- [Exercise goal]: Pictures excluded, copy every record that follows exactly as it appears.

-- Opening Marker --

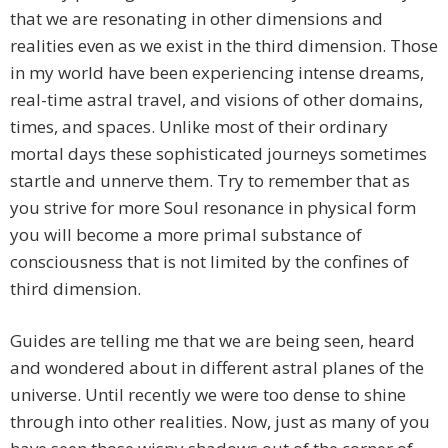
that we are resonating in other dimensions and
realities even as we exist in the third dimension. Those
in my world have been experiencing intense dreams,
real-time astral travel, and visions of other domains,
times, and spaces. Unlike most of their ordinary
mortal days these sophisticated journeys sometimes
startle and unnerve them. Try to remember that as
you strive for more Soul resonance in physical form
you will become a more primal substance of
consciousness that is not limited by the confines of
third dimension.
Guides are telling me that we are being seen, heard
and wondered about in different astral planes of the
universe. Until recently we were too dense to shine
through into other realities. Now, just as many of you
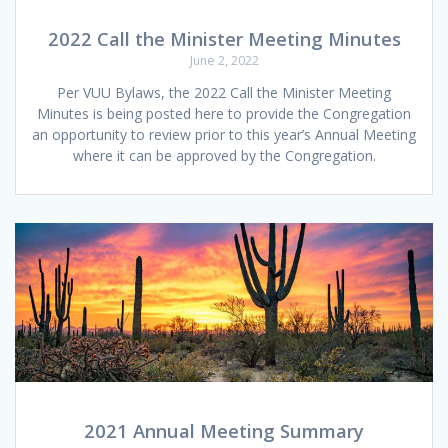
2022 Call the Minister Meeting Minutes
June 2, 2022
Per VUU Bylaws, the 2022 Call the Minister Meeting
Minutes is being posted here to provide the Congregation
an opportunity to review prior to this year’s Annual Meeting
where it can be approved by the Congregation.
2021 Annual Meeting Summary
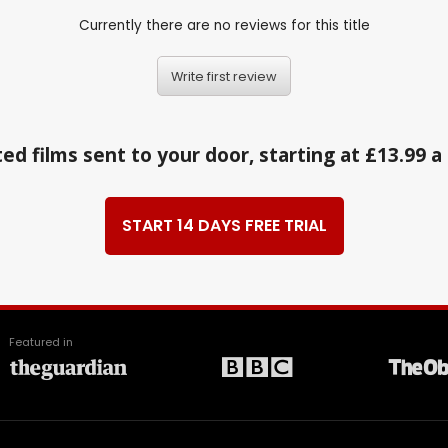
Currently there are no reviews for this title
Write first review
ed films sent to your door, starting at £13.99 
START 14 DAYS FREE TRIAL
Featured in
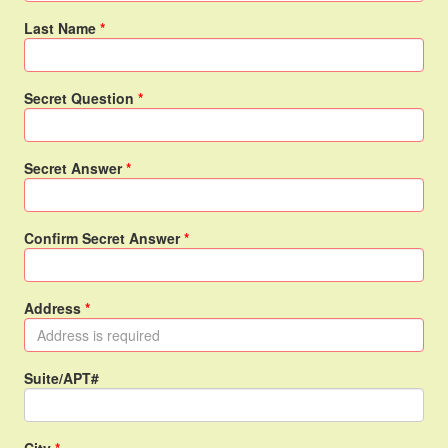
Last Name
Secret Question
Secret Answer
Confirm Secret Answer
Address
Suite/APT#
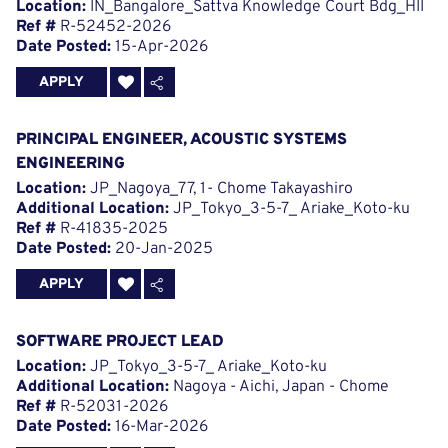
Location:
IN_Bangalore_Sattva Knowledge Court Bdg_HII
Ref #
R-52452-2026
Date Posted:
15-Apr-2026
APPLY
PRINCIPAL ENGINEER, ACOUSTIC SYSTEMS
ENGINEERING
Location:
JP_Nagoya_77, 1- Chome Takayashiro
Additional Location:
JP_Tokyo_3-5-7_ Ariake_Koto-ku
Ref #
R-41835-2025
Date Posted:
20-Jan-2025
APPLY
SOFTWARE PROJECT LEAD
Location:
JP_Tokyo_3-5-7_ Ariake_Koto-ku
Additional Location:
Nagoya - Aichi, Japan - Chome
Ref #
R-52031-2026
Date Posted:
16-Mar-2026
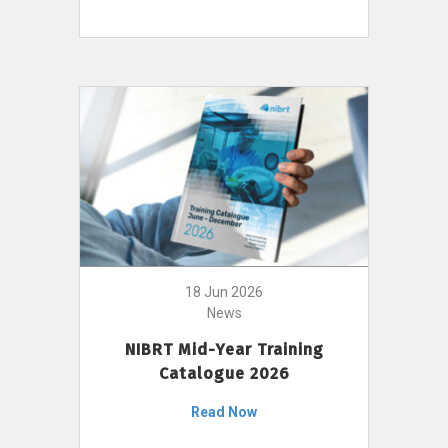
18 Jun 2026
News
NIBRT Mid-Year Training
Catalogue 2026
Read Now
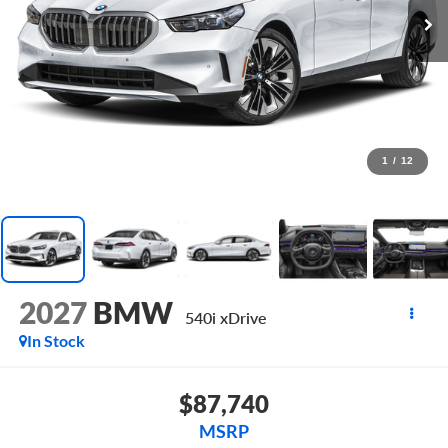
1
/
12
2027
BMW
540i xDrive
In Stock
$87,740
MSRP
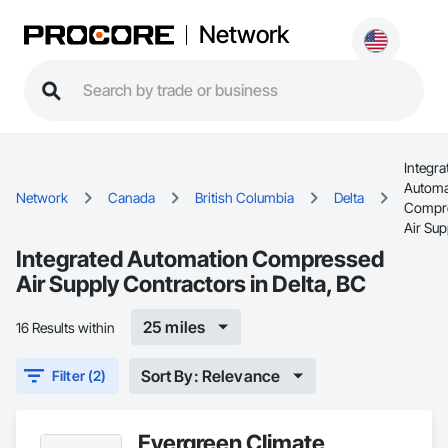
Network
Integra
Automa
Network
Canada
British Columbia
Delta
Compr
Air Sup
Integrated Automation Compressed
Air Supply Contractors in Delta, BC
25 miles
16 Results within
Sort By: Relevance
Filter (2)
Evergreen Climate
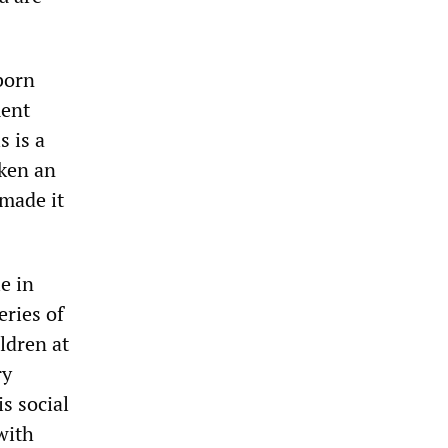
bborn
ment
s is a
aken an
made it
e in
eries of
ldren at
ry
s social
with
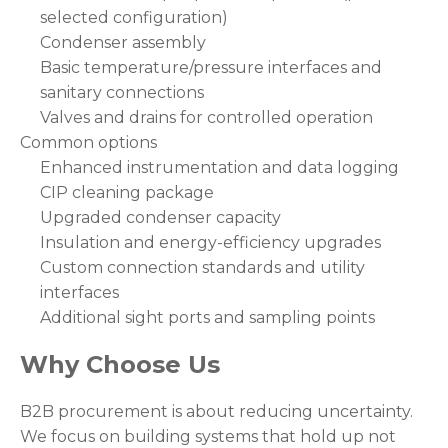
selected configuration)
Condenser assembly
Basic temperature/pressure interfaces and
sanitary connections
Valves and drains for controlled operation
Common options
Enhanced instrumentation and data logging
CIP cleaning package
Upgraded condenser capacity
Insulation and energy-efficiency upgrades
Custom connection standards and utility
interfaces
Additional sight ports and sampling points
Why Choose Us
B2B procurement is about reducing uncertainty.
We focus on building systems that hold up not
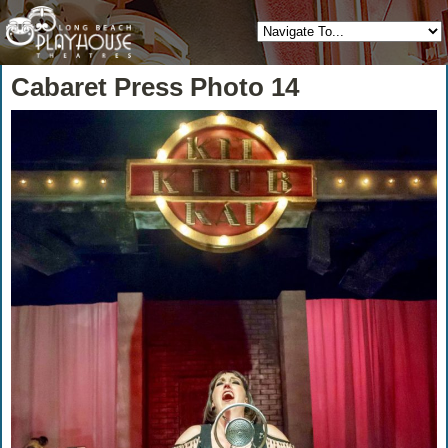
Cabaret Press Photo 14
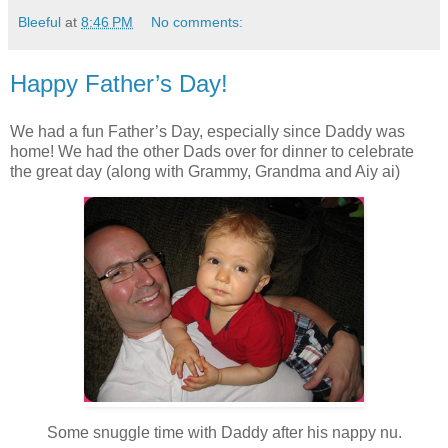
Bleeful
at
8:46 PM
No comments:
Happy Father’s Day!
We had a fun Father’s Day, especially since Daddy was
home! We had the other Dads over for dinner to celebrate
the great day (along with Grammy, Grandma and Aiy ai)
Some snuggle time with Daddy after his nappy nu.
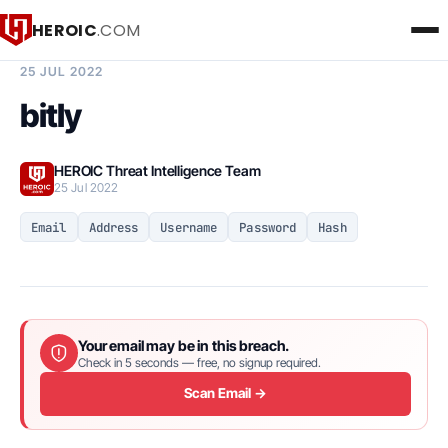
HEROIC
.COM
BREACH INTELLIGENCE REPORT
25 JUL 2022
bitly
HEROIC Threat Intelligence Team
25 Jul 2022
Email
Address
Username
Password
Hash
Your email may be in this breach.
Check in 5 seconds — free, no signup required.
Scan Email →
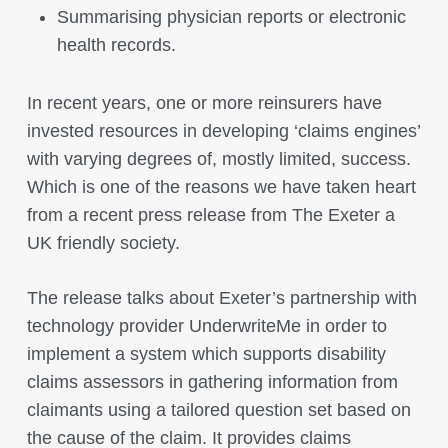
Summarising physician reports or electronic
health records.
In recent years, one or more reinsurers have
invested resources in developing ‘claims engines’
with varying degrees of, mostly limited, success.
Which is one of the reasons we have taken heart
from a recent press release from The Exeter a
UK friendly society.
The release talks about Exeter’s partnership with
technology provider UnderwriteMe in order to
implement a system which supports disability
claims assessors in gathering information from
claimants using a tailored question set based on
the cause of the claim. It provides claims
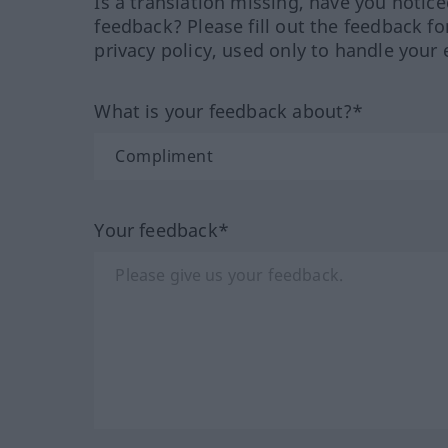
Is a translation missing, have you notic
feedback? Please fill out the feedback f
privacy policy, used only to handle your 
What is your feedback about?*
Your feedback*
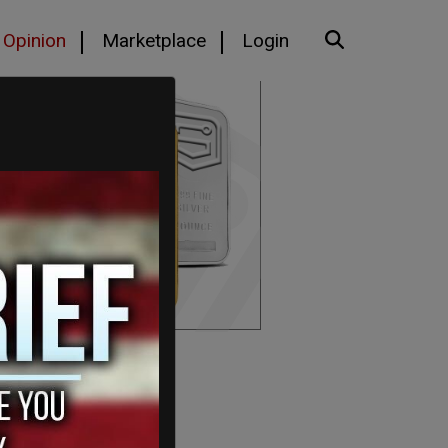
Opinion
Marketplace
Login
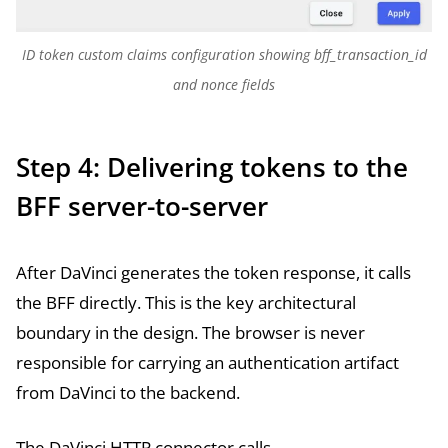
ID token custom claims configuration showing bff_transaction_id
and nonce fields
Step 4: Delivering tokens to the
BFF server-to-server
After DaVinci generates the token response, it calls
the BFF directly. This is the key architectural
boundary in the design. The browser is never
responsible for carrying an authentication artifact
from DaVinci to the backend.
The DaVinci HTTP connector calls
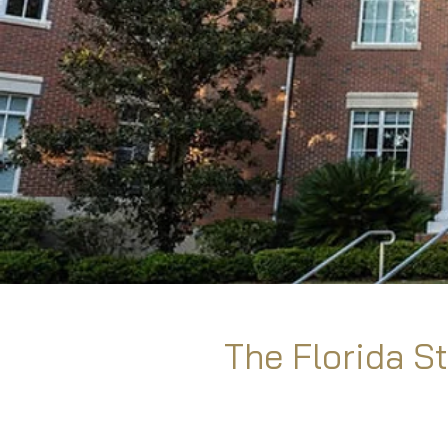
The Florida St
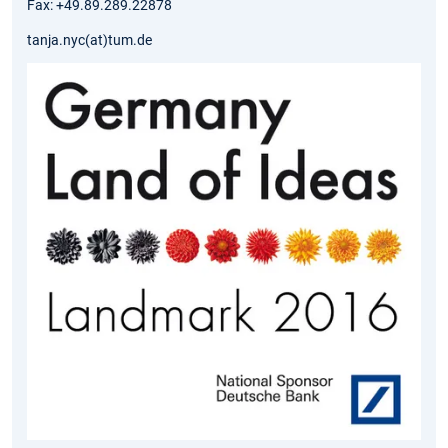
Fax: +49.89.289.22878
tanja.nyc(at)tum.de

-- Closing Marker --

- [Solution to the problem]:
that we are resonating in other dimensions and
realities even as we exist in the third dimension. Those
in my world have been experiencing intense dreams,
real-time astral travel, and visions of other domains,
times, and spaces. Unlike most of their ordinary
mortal days these sophisticated journeys sometimes
startle and unnerve them. Try to remember that as
you strive for more Soul resonance in physical form
you will become a more primal substance of
consciousness that is not limited by the confines of
third dimension.
Guides are telling me that we are being seen, heard
and wondered about in different astral planes of the
universe. Until recently we were too dense to shine
through into other realities. Now, just as many of you
2022 Call the Minister Meeting Minutes
June 2, 2022
Per VUU Bylaws, the 2022 Call the Minister Meeting
Minutes is being posted here to provide the Congregation
an opportunity to review prior to this year’s Annual Meeting
where it can be approved by the Congregation.
2021 Annual Meeting Summary
Currently there are no reviews for this title
Write first review
ed films sent to your door, starting at £13.99 
START 14 DAYS FREE TRIAL
Featured in
Last Name
Secret Question
Secret Answer
Confirm Secret Answer
Address
Suite/APT#
Location:
IN_Bangalore_Sattva Knowledge Court Bdg_HII
Ref #
R-52452-2026
Date Posted:
15-Apr-2026
APPLY
PRINCIPAL ENGINEER, ACOUSTIC SYSTEMS
ENGINEERING
Location:
JP_Nagoya_77, 1- Chome Takayashiro
Additional Location:
JP_Tokyo_3-5-7_ Ariake_Koto-ku
Ref #
R-41835-2025
Date Posted:
20-Jan-2025
APPLY
SOFTWARE PROJECT LEAD
Location:
JP_Tokyo_3-5-7_ Ariake_Koto-ku
Additional Location:
Nagoya - Aichi, Japan - Chome
Ref #
R-52031-2026
Date Posted:
16-Mar-2026
18 Jun 2026
News
NIBRT Mid-Year Training
Catalogue 2026
Read Now
1
/
12
2027
BMW
540i xDrive
In Stock
$87,740
MSRP
Network
Integra
Automa
Network
Canada
British Columbia
Delta
Compr
Air Sup
Integrated Automation Compressed
Air Supply Contractors in Delta, BC
25 miles
16 Results within
Sort By: Relevance
Filter (2)
Evergreen Climate
bborn
ment
s is a
aken an
made it
e in
eries of
ldren at
ry
s social
with
selected configuration)
Condenser assembly
Basic temperature/pressure interfaces and
sanitary connections
Valves and drains for controlled operation
Common options
Enhanced instrumentation and data logging
CIP cleaning package
Upgraded condenser capacity
Insulation and energy-efficiency upgrades
Custom connection standards and utility
interfaces
Additional sight ports and sampling points
Why Choose Us
B2B procurement is about reducing uncertainty.
We focus on building systems that hold up not
Cabaret Press Photo 14
Bleeful
at
8:46 PM
No comments:
Happy Father’s Day!
We had a fun Father’s Day, especially since Daddy was
home! We had the other Dads over for dinner to celebrate
the great day (along with Grammy, Grandma and Aiy ai)
Some snuggle time with Daddy after his nappy nu.
HEROIC
.COM
BREACH INTELLIGENCE REPORT
25 JUL 2022
bitly
HEROIC Threat Intelligence Team
25 Jul 2022
Email
Address
Username
Password
Hash
Your email may be in this breach.
Check in 5 seconds — free, no signup required.
Scan Email →
Summarising physician reports or electronic
health records.
In recent years, one or more reinsurers have
invested resources in developing ‘claims engines’
with varying degrees of, mostly limited, success.
Which is one of the reasons we have taken heart
from a recent press release from The Exeter a
UK friendly society.
The release talks about Exeter’s partnership with
technology provider UnderwriteMe in order to
implement a system which supports disability
claims assessors in gathering information from
claimants using a tailored question set based on
the cause of the claim. It provides claims
Is a translation missing, have you notic
feedback? Please fill out the feedback f
privacy policy, used only to handle your 
What is your feedback about?*
Your feedback*
Opinion
Marketplace
Login
ID token custom claims configuration showing bff_transaction_id
and nonce fields
Step 4: Delivering tokens to the
BFF server-to-server
After DaVinci generates the token response, it calls
the BFF directly. This is the key architectural
boundary in the design. The browser is never
responsible for carrying an authentication artifact
from DaVinci to the backend.
The DaVinci HTTP connector calls
The Florida St
Fax: +49.89.289.22878
tanja.nyc(at)tum.de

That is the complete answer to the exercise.